[Saved data entries]
______

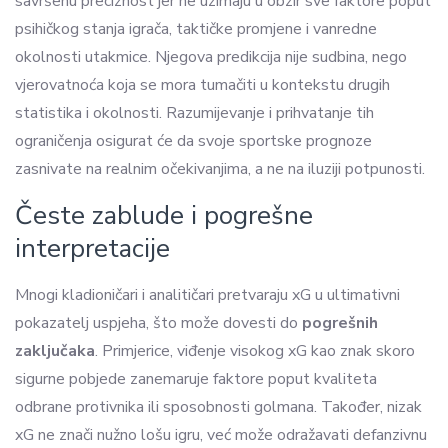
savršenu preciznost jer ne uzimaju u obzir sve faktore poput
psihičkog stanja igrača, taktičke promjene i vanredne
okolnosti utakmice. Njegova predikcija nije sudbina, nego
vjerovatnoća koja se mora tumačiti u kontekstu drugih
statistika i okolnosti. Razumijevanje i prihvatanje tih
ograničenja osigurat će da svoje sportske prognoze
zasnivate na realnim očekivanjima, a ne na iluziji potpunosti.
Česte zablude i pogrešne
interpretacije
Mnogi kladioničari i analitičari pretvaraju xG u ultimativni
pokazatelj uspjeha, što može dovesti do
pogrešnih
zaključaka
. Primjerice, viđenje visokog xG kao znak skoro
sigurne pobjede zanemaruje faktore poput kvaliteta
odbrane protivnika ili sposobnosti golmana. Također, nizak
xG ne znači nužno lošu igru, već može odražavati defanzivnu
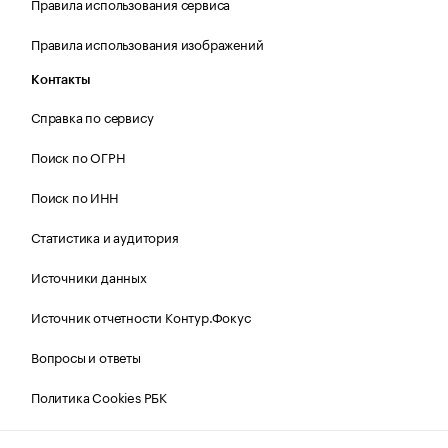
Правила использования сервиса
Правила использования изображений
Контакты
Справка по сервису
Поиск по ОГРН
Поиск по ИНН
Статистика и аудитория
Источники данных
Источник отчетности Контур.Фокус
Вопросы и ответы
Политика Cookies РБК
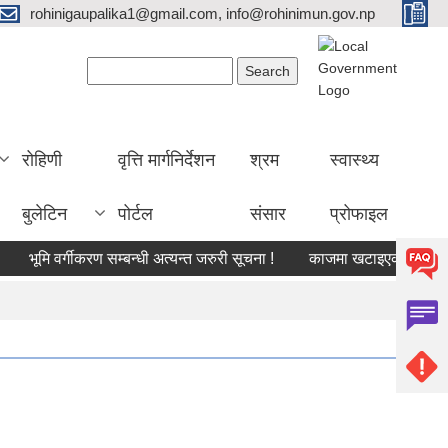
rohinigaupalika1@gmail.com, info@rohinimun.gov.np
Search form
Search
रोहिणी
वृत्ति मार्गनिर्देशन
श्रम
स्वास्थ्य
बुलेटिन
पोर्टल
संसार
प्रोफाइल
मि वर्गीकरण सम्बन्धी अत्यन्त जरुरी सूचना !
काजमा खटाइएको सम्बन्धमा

______

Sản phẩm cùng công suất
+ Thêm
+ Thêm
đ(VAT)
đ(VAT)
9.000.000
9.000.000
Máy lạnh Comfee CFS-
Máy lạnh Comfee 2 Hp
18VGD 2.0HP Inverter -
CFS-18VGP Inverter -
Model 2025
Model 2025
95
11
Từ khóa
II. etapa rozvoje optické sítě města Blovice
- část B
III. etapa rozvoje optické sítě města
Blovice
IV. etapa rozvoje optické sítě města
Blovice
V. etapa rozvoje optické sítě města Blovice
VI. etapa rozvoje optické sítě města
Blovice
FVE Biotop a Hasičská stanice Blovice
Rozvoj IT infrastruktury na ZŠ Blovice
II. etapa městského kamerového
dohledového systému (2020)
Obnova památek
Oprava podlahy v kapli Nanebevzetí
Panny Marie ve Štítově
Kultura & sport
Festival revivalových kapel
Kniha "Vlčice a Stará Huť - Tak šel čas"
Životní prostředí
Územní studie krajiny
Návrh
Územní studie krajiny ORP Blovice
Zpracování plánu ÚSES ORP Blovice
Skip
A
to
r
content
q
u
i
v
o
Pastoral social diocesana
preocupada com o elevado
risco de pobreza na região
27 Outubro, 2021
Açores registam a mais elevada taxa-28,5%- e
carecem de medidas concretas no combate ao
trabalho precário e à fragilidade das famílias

______

_Your task_. Using the entries above, reproduce word for word only the lines from the one that contains "savršenu preciznost jer" to the one that contains "काजमा खटाइएको सम्बन्धमा", both ends included, and drop every picture.

_Solution below_.
savršenu preciznost jer ne uzimaju u obzir sve faktore poput
psihičkog stanja igrača, taktičke promjene i vanredne
okolnosti utakmice. Njegova predikcija nije sudbina, nego
vjerovatnoća koja se mora tumačiti u kontekstu drugih
statistika i okolnosti. Razumijevanje i prihvatanje tih
ograničenja osigurat će da svoje sportske prognoze
zasnivate na realnim očekivanjima, a ne na iluziji potpunosti.
Česte zablude i pogrešne
interpretacije
Mnogi kladioničari i analitičari pretvaraju xG u ultimativni
pokazatelj uspjeha, što može dovesti do
pogrešnih
zaključaka
. Primjerice, viđenje visokog xG kao znak skoro
sigurne pobjede zanemaruje faktore poput kvaliteta
odbrane protivnika ili sposobnosti golmana. Također, nizak
xG ne znači nužno lošu igru, već može odražavati defanzivnu
Правила использования сервиса
Правила использования изображений
Контакты
Справка по сервису
Поиск по ОГРН
Поиск по ИНН
Статистика и аудитория
Источники данных
Источник отчетности Контур.Фокус
Вопросы и ответы
Политика Cookies РБК
rohinigaupalika1@gmail.com, info@rohinimun.gov.np
Search form
Search
रोहिणी
वृत्ति मार्गनिर्देशन
श्रम
स्वास्थ्य
बुलेटिन
पोर्टल
संसार
प्रोफाइल
मि वर्गीकरण सम्बन्धी अत्यन्त जरुरी सूचना !
काजमा खटाइएको सम्बन्धमा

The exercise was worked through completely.